BEGIN

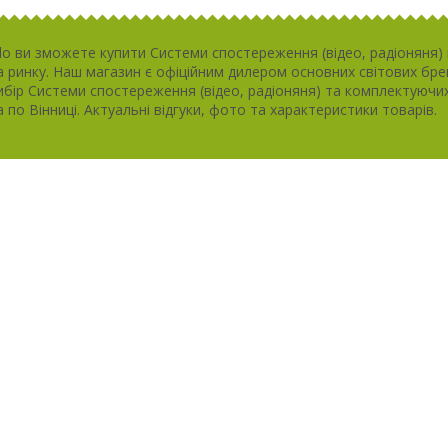
lo ви зможете купити Системи спостереження (відео, радіоняня) 
 ринку. Наш магазин є офіційним дилером основних світових бренд
бір Системи спостереження (відео, радіоняня) та комплектуючих
 по Вінниці. Актуальні відгуки, фото та характеристики товарів.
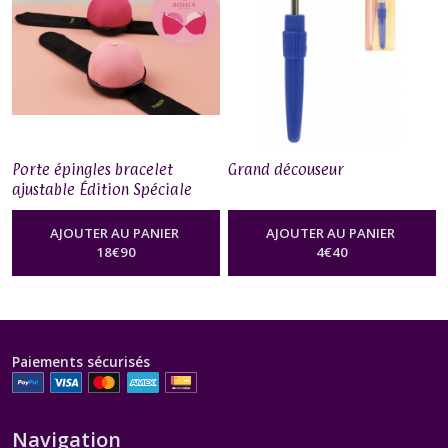
Porte épingles bracelet
Grand découseur
ajustable Édition Spéciale
Octobre Rose
AJOUTER AU PANIER
AJOUTER AU PANIER
18
€
90
4
€
40
Paiements sécurisés
Navigation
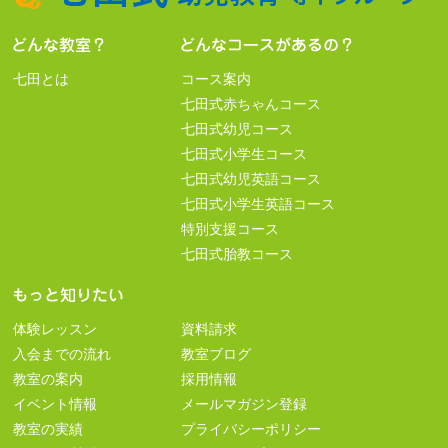
七田とは
コース案内
七田式赤ちゃんコース
七田式幼児コース
七田式小学生コース
七田式幼児英語コース
七田式小学生英語コース
特別支援コース
七田式胎教コース
体験レッスン
資料請求
入会までの流れ
教室ブログ
教室の案内
採用情報
イベント情報
メールマガジン登録
教室の実績
プライバシーポリシー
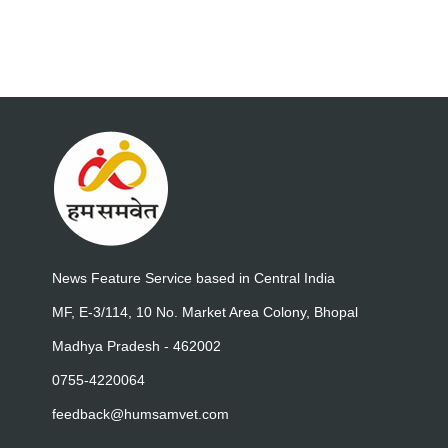
News Feature Service based in Central India
MF, E-3/114, 10 No. Market Area Colony, Bhopal
Madhya Pradesh - 462002
0755-4220064
feedback@humsamvet.com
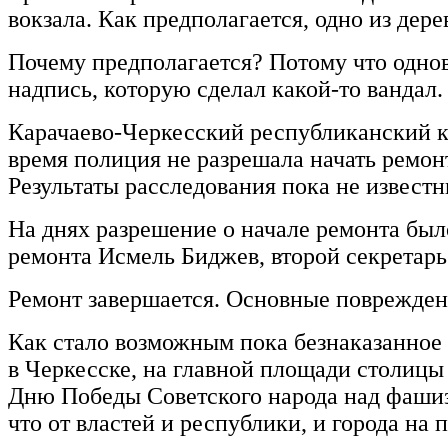
вокзала. Как предполагается, одно из дер
Почему предполагается? Потому что одно
надпись, которую сделал какой-то вандал
Карачаево-Черкесский республиканский к
время полиция не разрешала начать ремон
Результаты расследования пока не известн
На днях разрешение о начале ремонта бы
ремонта Исмель Биджев, второй секретар
Ремонт завершается. Основные поврежден
Как стало возможным пока безнаказанное 
в Черкесске, на главной площади столицы
Дню Победы Советского народа над фашизм
что от властей и республики, и города на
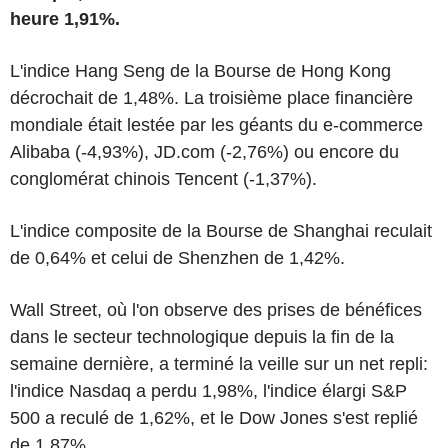
heure 1,91%.
L'indice Hang Seng de la Bourse de Hong Kong
décrochait de 1,48%. La troisième place financière
mondiale était lestée par les géants du e-commerce
Alibaba (-4,93%), JD.com (-2,76%) ou encore du
conglomérat chinois Tencent (-1,37%).
L'indice composite de la Bourse de Shanghai reculait
de 0,64% et celui de Shenzhen de 1,42%.
Wall Street, où l'on observe des prises de bénéfices
dans le secteur technologique depuis la fin de la
semaine dernière, a terminé la veille sur un net repli:
l'indice Nasdaq a perdu 1,98%, l'indice élargi S&P
500 a reculé de 1,62%, et le Dow Jones s'est replié
de 1,87%.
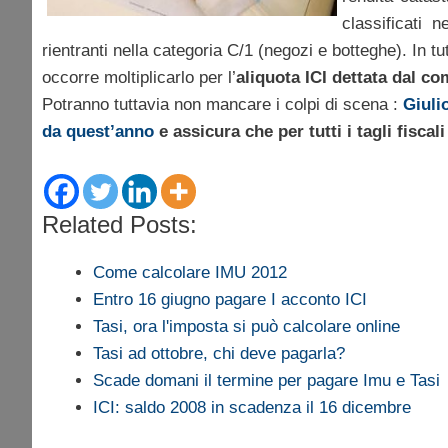
classificati n
rientranti nella categoria C/1 (negozi e botteghe). In tu
occorre moltiplicarlo per l’
aliquota ICI dettata dal c
Potranno tuttavia non mancare i colpi di scena :
Giulio
da quest’anno
e assicura che per tutti i tagli fisca
Related Posts:
Come calcolare IMU 2012
Entro 16 giugno pagare I acconto ICI
Tasi, ora l'imposta si può calcolare online
Tasi ad ottobre, chi deve pagarla?
Scade domani il termine per pagare Imu e Tasi
ICI: saldo 2008 in scadenza il 16 dicembre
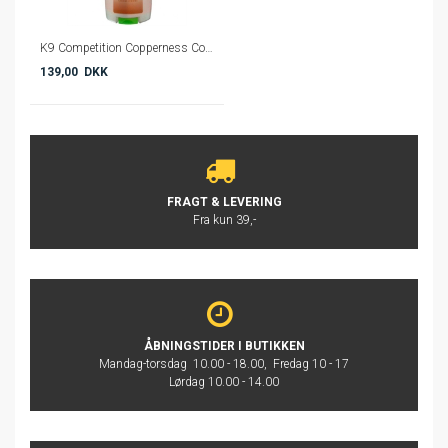
K9 Competition Copperness Conditioner 300 ml
139,00 DKK
FRAGT & LEVERING
Fra kun 39,-
ÅBNINGSTIDER I BUTIKKEN
Mandag-torsdag 10.00 - 18.00, Fredag 10 - 17
Lørdag 10.00 - 14.00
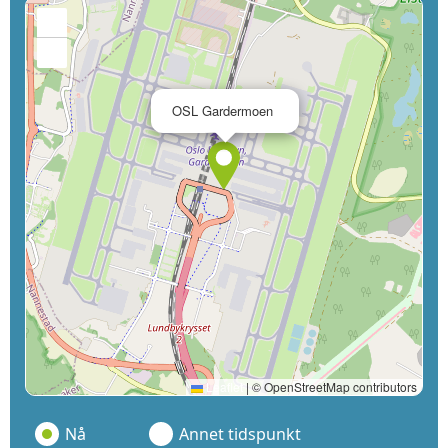
+
−
×
OSL Gardermoen
Leaflet
|
© OpenStreetMap contributors
Nå
Annet tidspunkt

END

#### WHAT YOU SHOULD DO
Quote all the records verbatim, dropping any pictures from your copy.

#### PROBLEM SOLUTION
lo ви зможете купити Системи спостереження (відео, радіоняня) 
 ринку. Наш магазин є офіційним дилером основних світових бренд
бір Системи спостереження (відео, радіоняня) та комплектуючих
 по Вінниці. Актуальні відгуки, фото та характеристики товарів.
Porte épingles bracelet
Grand découseur
ajustable Édition Spéciale
Octobre Rose
AJOUTER AU PANIER
AJOUTER AU PANIER
18
€
90
4
€
40
Paiements sécurisés
Navigation
七田とは
コース案内
七田式赤ちゃんコース
七田式幼児コース
七田式小学生コース
七田式幼児英語コース
七田式小学生英語コース
特別支援コース
七田式胎教コース
体験レッスン
資料請求
入会までの流れ
教室ブログ
教室の案内
採用情報
イベント情報
メールマガジン登録
教室の実績
プライバシーポリシー
News Feature Service based in Central India
MF, E-3/114, 10 No. Market Area Colony, Bhopal
Madhya Pradesh - 462002
0755-4220064
feedback@humsamvet.com
вокзала. Как предполагается, одно из дер
Почему предполагается? Потому что одно
надпись, которую сделал какой-то вандал
Карачаево-Черкесский республиканский к
время полиция не разрешала начать ремон
Результаты расследования пока не известн
На днях разрешение о начале ремонта бы
ремонта Исмель Биджев, второй секретар
Ремонт завершается. Основные поврежден
Как стало возможным пока безнаказанное 
в Черкесске, на главной площади столицы
Дню Победы Советского народа над фашизм
что от властей и республики, и города на
heure 1,91%.
L'indice Hang Seng de la Bourse de Hong Kong
décrochait de 1,48%. La troisième place financière
mondiale était lestée par les géants du e-commerce
Alibaba (-4,93%), JD.com (-2,76%) ou encore du
conglomérat chinois Tencent (-1,37%).
L'indice composite de la Bourse de Shanghai reculait
de 0,64% et celui de Shenzhen de 1,42%.
Wall Street, où l'on observe des prises de bénéfices
dans le secteur technologique depuis la fin de la
semaine dernière, a terminé la veille sur un net repli:
l'indice Nasdaq a perdu 1,98%, l'indice élargi S&P
500 a reculé de 1,62%, et le Dow Jones s'est replié
de 1,87%.
classificati n
rientranti nella categoria C/1 (negozi e botteghe). In tu
occorre moltiplicarlo per l’
aliquota ICI dettata dal c
Potranno tuttavia non mancare i colpi di scena :
Giulio
da quest’anno
e assicura che per tutti i tagli fisca
Related Posts:
Come calcolare IMU 2012
Entro 16 giugno pagare I acconto ICI
Tasi, ora l'imposta si può calcolare online
Tasi ad ottobre, chi deve pagarla?
Scade domani il termine per pagare Imu e Tasi
ICI: saldo 2008 in scadenza il 16 dicembre
K9 Competition Copperness Conditioner 300 ml
139,00 DKK
FRAGT & LEVERING
Fra kun 39,-
ÅBNINGSTIDER I BUTIKKEN
Mandag-torsdag 10.00 - 18.00, Fredag 10 - 17
Lørdag 10.00 - 14.00
+
−
×
OSL Gardermoen
Leaflet
|
© OpenStreetMap contributors
Nå
Annet tidspunkt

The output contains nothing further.